1.2. Nach Durchführung eines aufsichtsbehördlichen Verfahrens hob die Bezirkshauptmannschaft Villach mit Bescheid vom 7. September 1978 den Baubewilligungsbescheid vom 10. April 1978 gemäß §19 litc Z1 iVm. §9 Abs2 litd sowie §46 Abs2 BO wegen Nichtigkeit auf.
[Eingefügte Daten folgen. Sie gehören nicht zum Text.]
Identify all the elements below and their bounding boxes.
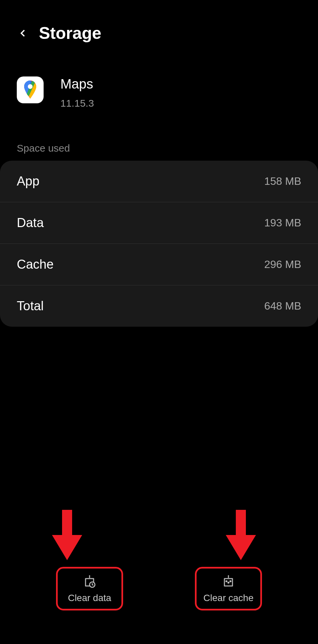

Begründend wurde ausgeführt, daß der Bauwerber auf der Parzelle KG F an der Nordwestecke eines in Form eines Flugdaches bestehenden Unterstandes ein Gartenhäuschen mit einem Flachdach errichtet habe. Die Höhe des Flachdaches sei so gewählt worden, daß dieses über dem Flugdach, welches als Pultdach ausgeführt sei, zu liegen komme. Weiters sei bei diesem Objekt ein Kamin eingebaut, der zirka 2,50 m über das waagrechte Flugdach rage. Durch diese Ausführung trete eine Störung des optisch wahrnehmbaren Erscheinungsbildes des Ortsbereiches ein, da auf engstem Raum mehrere Objekte mit jeweils verschiedenen Grundrißgrößen bzw. -formen vorhanden seien, welche außerdem noch die verschiedensten Dachformen aufwiesen. Durch diese Art der Verbauung werde ein störender Einfluß auf das gesamte Bild der Ortschaft ausgeübt. Gemäß §19 litc Z1 BO seien Baubewilligungsbescheide mit Nichtigkeit bedroht, wenn durch eine Verletzung des §9 Abs2 lita bis g die Bestimmungen des §15 der BO nicht eingehalten werden. In §15 leg. cit. seien iZm. §13 die Voraussetzungen für die Erteilung einer Baubewilligung festgelegt, zu welchen ua. auch die Erhaltung des Landschaftsbildes und der Schutz des Ortsbildes gehören. Da trotz Vorliegens des Versagungsgrundes nach §9 Abs2 litd BO die Baubewilligung erteilt wurde, sei spruchgemäß zu entscheiden und der mit Nichtigkeit bedrohte Baubewilligungsbescheid aufzuheben gewesen.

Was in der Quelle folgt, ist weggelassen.